_GOAL OF THE EXERCISE_
Copy each line of the data exactly. Leave nothing out.

[MATERIAL PROVIDED]

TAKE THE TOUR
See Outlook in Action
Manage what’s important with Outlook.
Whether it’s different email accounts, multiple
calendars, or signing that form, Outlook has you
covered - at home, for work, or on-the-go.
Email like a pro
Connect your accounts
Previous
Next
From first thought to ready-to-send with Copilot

[/MATERIAL PROVIDED]

_ANSWER SPACE_
TAKE THE TOUR
See Outlook in Action
Manage what’s important with Outlook.
Whether it’s different email accounts, multiple
calendars, or signing that form, Outlook has you
covered - at home, for work, or on-the-go.
Email like a pro
Connect your accounts
Previous
Next
From first thought to ready-to-send with Copilot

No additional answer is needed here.